J’appris alors un nouveau mot… le bourra ! C’était bien ce que j’imaginais mais sans lui avoir donné encore de nom, du moins de nom aussi atypique que ce « bourra » là… « Sûrement du patois » me dis je. C’était un ferme drap de toile brun sur lequel il avait du coucher pas mal de gravas en tous genre, parfait, malgré ses trous d’usure, pour transporter, une fois replié sur lui-même, les végétaux assoiffés dont j’allais le débarrasser. « On le brûlera au fur et à mesure, j’ai un truc derrière » reprit il, « c’est bien sec, ça va brûler comme du papier ! », j’allais par la suite bien apprendre cette béate réplique. Une fois le vieux rentré je me mis au travail, sans gant, crachant régulièrement et avec sûrement assez peu de classe, la poussière soulevée par cette agitation nouvelle dans l’ordre des choses de son jardin… Je taillais et arrachais, saluais aussi poliment qu’avec cœur le chauffagiste venu régler la chaudière de ce cher monsieur Malrieux et jugeais quelle utilité pour ses énormes sécateurs en fait de ces fameux « ciseaux »… J’étais bien, en paix, naturellement en paix.
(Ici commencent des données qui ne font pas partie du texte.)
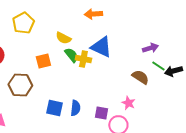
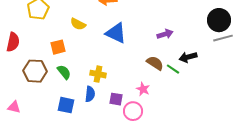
green semicircle: (71, 55) -> (64, 72), moved
yellow cross: (83, 59) -> (98, 74), moved
green line: (158, 66) -> (173, 69), moved
blue square: (54, 108) -> (66, 105), moved

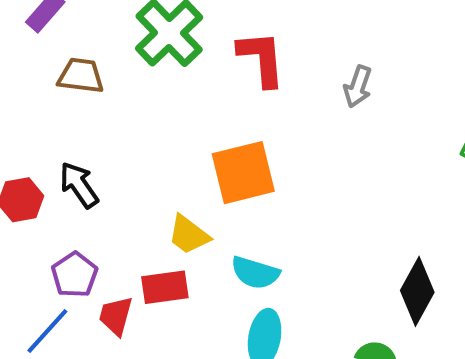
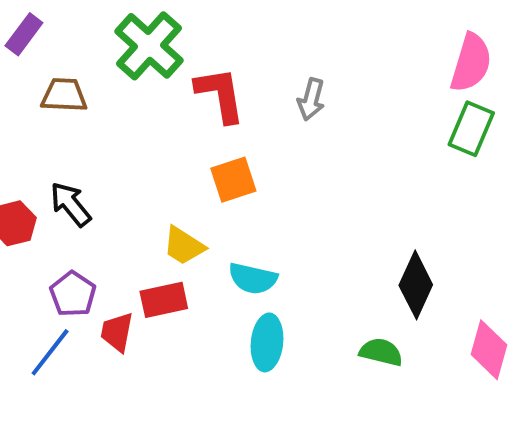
red L-shape: (261, 59) -> (220, 95), moved
gray arrow: (358, 87) -> (311, 99), moved
orange square: (243, 173) -> (233, 180), size x0.7

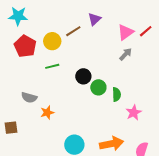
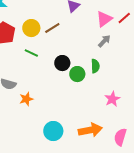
brown line: (73, 31) -> (52, 28), moved
green line: (52, 66) -> (31, 53), turned 40
green semicircle: (117, 94) -> (95, 66), moved

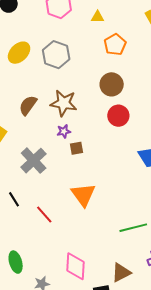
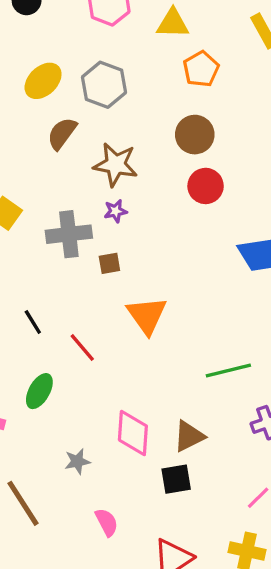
yellow triangle: (98, 17) -> (173, 23), size x1.5
brown semicircle: (28, 105) -> (62, 133), moved
brown square: (77, 148) -> (109, 263), moved
gray cross: (34, 161) -> (69, 234), moved, turned 36
green ellipse: (16, 262) -> (39, 391), moved, turned 45
brown triangle: (121, 272) -> (189, 436), moved

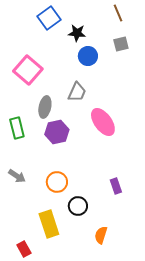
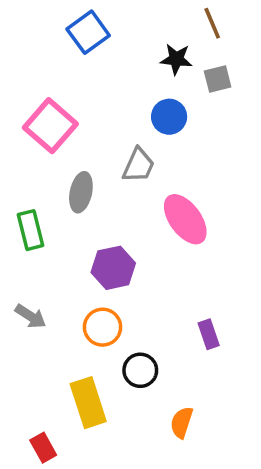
black star: (77, 33) -> (176, 59), moved
blue circle: (88, 56) -> (169, 117), moved
purple hexagon: (57, 132) -> (113, 268), moved

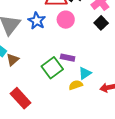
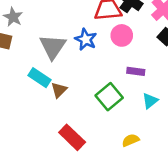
purple rectangle: (68, 58) -> (136, 71), moved
yellow semicircle: (76, 85) -> (131, 140), moved

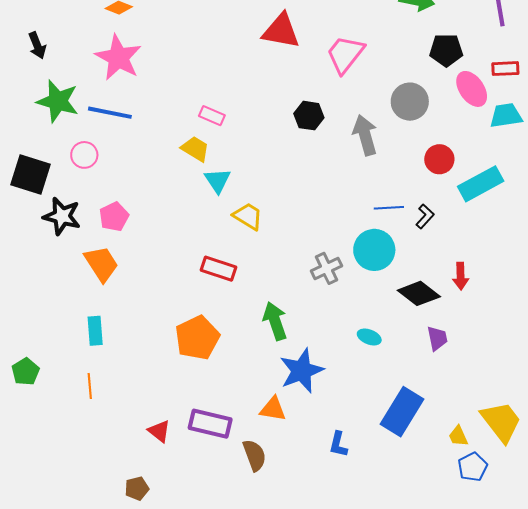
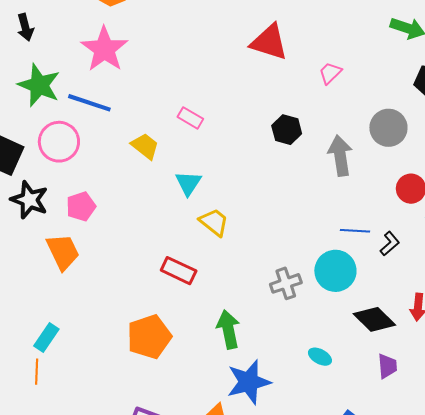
pink trapezoid: (345, 54) -> (330, 73), size x0.6
yellow trapezoid: (195, 149) -> (145, 146), moved
pink circle: (84, 155) -> (59, 142), size x1.5
cyan rectangle: (95, 331) -> (46, 337), moved, turned 32

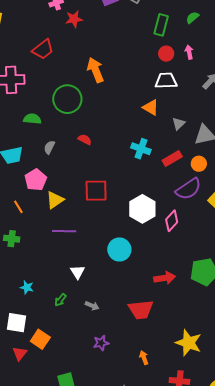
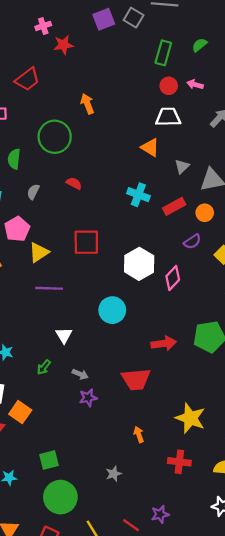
pink arrow: (189, 52) -> (195, 85), turned -64
orange arrow: (95, 70) -> (87, 104), size x0.7
green semicircle: (32, 119) -> (14, 159), turned -90
purple semicircle: (188, 189) -> (192, 242), size x0.6
purple star: (101, 343) -> (88, 398), moved

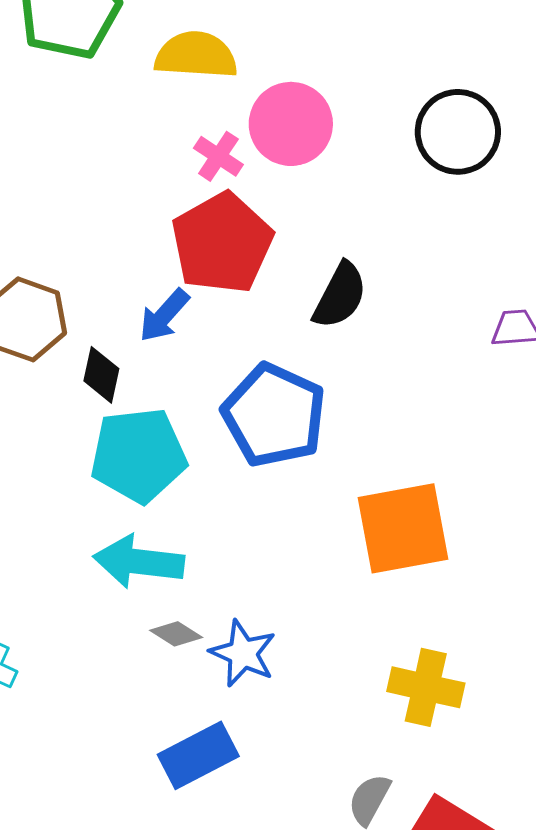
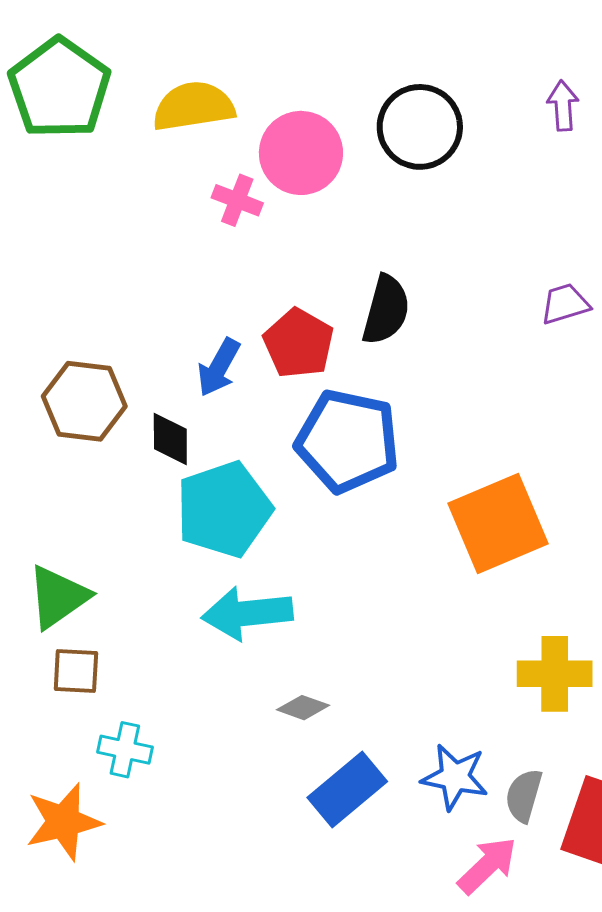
black circle: (458, 132) -> (420, 127), moved
red pentagon: (222, 243) -> (299, 343), moved, size x0.7
gray diamond: (176, 634) -> (303, 708), moved
blue star: (243, 653) -> (455, 777), moved

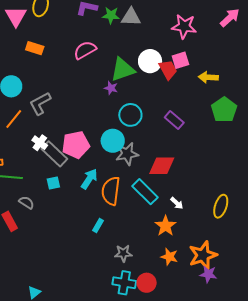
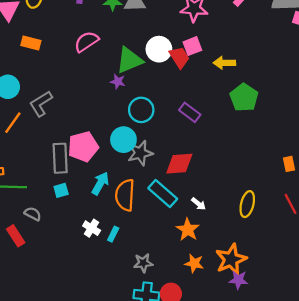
white cross: (40, 143) -> (92, 228), moved
gray rectangle: (54, 154) -> (60, 158), turned 48

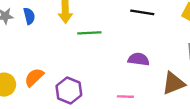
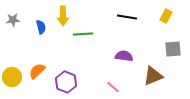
blue semicircle: (29, 16) -> (41, 27), moved
pink line: (125, 97) -> (113, 87), turned 40

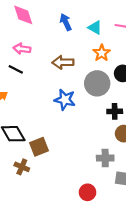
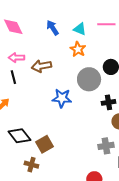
orange star: (102, 53) -> (78, 49), moved
brown arrow: (63, 62) -> (41, 66), moved
black line: (16, 69) -> (13, 77), turned 56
Le vieux ne la brisa pas cependant lorsqu’un peu plus tard, il arrivait m’avisant du départ du feu, me soutenant cinq fois de suite comme s’il n’en fut pas preuve assez probante des gigantesques flammes, que « ça brûle comme du papier… c’est bien sec ! ». Une heure et demi plus tard, sorti des démêlés des barbelés non sans coupures, il venait, comme s’il eut senti que j’approchais du terme de la tâche, me donner mon du, 40 euros dont il ne voulu pas la monnaie de 5… je le gratifiais, pour le geste, d’un nettoyage rigoureux des lieux. Il était content, je crois… soulagé du moins.